[Extracted records]
[Start of Attachment]

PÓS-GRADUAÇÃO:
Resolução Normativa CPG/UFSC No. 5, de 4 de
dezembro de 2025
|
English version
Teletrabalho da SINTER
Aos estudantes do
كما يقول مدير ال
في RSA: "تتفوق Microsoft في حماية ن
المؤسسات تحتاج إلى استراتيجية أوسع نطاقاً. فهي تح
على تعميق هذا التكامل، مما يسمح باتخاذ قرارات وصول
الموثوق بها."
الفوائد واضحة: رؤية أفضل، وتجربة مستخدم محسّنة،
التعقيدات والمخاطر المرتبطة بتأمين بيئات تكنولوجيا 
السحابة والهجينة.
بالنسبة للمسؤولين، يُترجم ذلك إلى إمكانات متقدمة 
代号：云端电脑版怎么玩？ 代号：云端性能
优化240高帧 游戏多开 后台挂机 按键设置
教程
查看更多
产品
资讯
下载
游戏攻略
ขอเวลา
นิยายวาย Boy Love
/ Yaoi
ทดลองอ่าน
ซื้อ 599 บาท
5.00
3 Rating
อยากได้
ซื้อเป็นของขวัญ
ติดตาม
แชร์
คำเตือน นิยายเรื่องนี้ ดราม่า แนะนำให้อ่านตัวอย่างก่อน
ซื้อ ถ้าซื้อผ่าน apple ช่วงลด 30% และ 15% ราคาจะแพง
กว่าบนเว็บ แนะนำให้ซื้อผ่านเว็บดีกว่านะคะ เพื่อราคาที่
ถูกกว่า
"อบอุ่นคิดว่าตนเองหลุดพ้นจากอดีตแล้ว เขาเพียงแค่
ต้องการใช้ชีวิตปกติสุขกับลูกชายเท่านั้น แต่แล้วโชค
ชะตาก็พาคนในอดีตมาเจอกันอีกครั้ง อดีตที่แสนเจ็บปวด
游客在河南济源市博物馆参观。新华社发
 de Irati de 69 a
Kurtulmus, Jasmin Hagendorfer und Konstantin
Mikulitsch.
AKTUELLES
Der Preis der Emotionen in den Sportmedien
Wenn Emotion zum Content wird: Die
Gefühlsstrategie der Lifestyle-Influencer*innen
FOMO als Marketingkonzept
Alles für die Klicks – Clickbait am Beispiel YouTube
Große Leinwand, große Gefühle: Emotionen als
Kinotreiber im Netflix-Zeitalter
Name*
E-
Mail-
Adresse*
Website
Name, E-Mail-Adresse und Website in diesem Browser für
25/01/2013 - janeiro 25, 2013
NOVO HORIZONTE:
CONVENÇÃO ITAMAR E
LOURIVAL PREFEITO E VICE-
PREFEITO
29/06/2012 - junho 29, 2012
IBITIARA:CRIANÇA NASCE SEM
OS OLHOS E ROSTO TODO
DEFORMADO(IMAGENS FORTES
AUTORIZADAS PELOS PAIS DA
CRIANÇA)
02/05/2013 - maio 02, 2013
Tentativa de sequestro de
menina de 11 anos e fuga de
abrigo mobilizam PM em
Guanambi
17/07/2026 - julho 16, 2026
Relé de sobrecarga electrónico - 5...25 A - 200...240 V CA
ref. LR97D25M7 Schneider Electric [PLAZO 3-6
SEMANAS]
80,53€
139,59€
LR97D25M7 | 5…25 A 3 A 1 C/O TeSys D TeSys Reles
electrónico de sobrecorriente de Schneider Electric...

[End of Attachment]

**Task directions:**
Copy the records out again word for word.

**Result:**
PÓS-GRADUAÇÃO:
Resolução Normativa CPG/UFSC No. 5, de 4 de
dezembro de 2025
|
English version
Teletrabalho da SINTER
Aos estudantes do
كما يقول مدير ال
في RSA: "تتفوق Microsoft في حماية ن
المؤسسات تحتاج إلى استراتيجية أوسع نطاقاً. فهي تح
على تعميق هذا التكامل، مما يسمح باتخاذ قرارات وصول
الموثوق بها."
الفوائد واضحة: رؤية أفضل، وتجربة مستخدم محسّنة،
التعقيدات والمخاطر المرتبطة بتأمين بيئات تكنولوجيا 
السحابة والهجينة.
بالنسبة للمسؤولين، يُترجم ذلك إلى إمكانات متقدمة 
代号：云端电脑版怎么玩？ 代号：云端性能
优化240高帧 游戏多开 后台挂机 按键设置
教程
查看更多
产品
资讯
下载
游戏攻略
ขอเวลา
นิยายวาย Boy Love
/ Yaoi
ทดลองอ่าน
ซื้อ 599 บาท
5.00
3 Rating
อยากได้
ซื้อเป็นของขวัญ
ติดตาม
แชร์
คำเตือน นิยายเรื่องนี้ ดราม่า แนะนำให้อ่านตัวอย่างก่อน
ซื้อ ถ้าซื้อผ่าน apple ช่วงลด 30% และ 15% ราคาจะแพง
กว่าบนเว็บ แนะนำให้ซื้อผ่านเว็บดีกว่านะคะ เพื่อราคาที่
ถูกกว่า
"อบอุ่นคิดว่าตนเองหลุดพ้นจากอดีตแล้ว เขาเพียงแค่
ต้องการใช้ชีวิตปกติสุขกับลูกชายเท่านั้น แต่แล้วโชค
ชะตาก็พาคนในอดีตมาเจอกันอีกครั้ง อดีตที่แสนเจ็บปวด
游客在河南济源市博物馆参观。新华社发
 de Irati de 69 a
Kurtulmus, Jasmin Hagendorfer und Konstantin
Mikulitsch.
AKTUELLES
Der Preis der Emotionen in den Sportmedien
Wenn Emotion zum Content wird: Die
Gefühlsstrategie der Lifestyle-Influencer*innen
FOMO als Marketingkonzept
Alles für die Klicks – Clickbait am Beispiel YouTube
Große Leinwand, große Gefühle: Emotionen als
Kinotreiber im Netflix-Zeitalter
Name*
E-
Mail-
Adresse*
Website
Name, E-Mail-Adresse und Website in diesem Browser für
25/01/2013 - janeiro 25, 2013
NOVO HORIZONTE:
CONVENÇÃO ITAMAR E
LOURIVAL PREFEITO E VICE-
PREFEITO
29/06/2012 - junho 29, 2012
IBITIARA:CRIANÇA NASCE SEM
OS OLHOS E ROSTO TODO
DEFORMADO(IMAGENS FORTES
AUTORIZADAS PELOS PAIS DA
CRIANÇA)
02/05/2013 - maio 02, 2013
Tentativa de sequestro de
menina de 11 anos e fuga de
abrigo mobilizam PM em
Guanambi
17/07/2026 - julho 16, 2026
Relé de sobrecarga electrónico - 5...25 A - 200...240 V CA
ref. LR97D25M7 Schneider Electric [PLAZO 3-6
SEMANAS]
80,53€
139,59€
LR97D25M7 | 5…25 A 3 A 1 C/O TeSys D TeSys Reles
electrónico de sobrecorriente de Schneider Electric...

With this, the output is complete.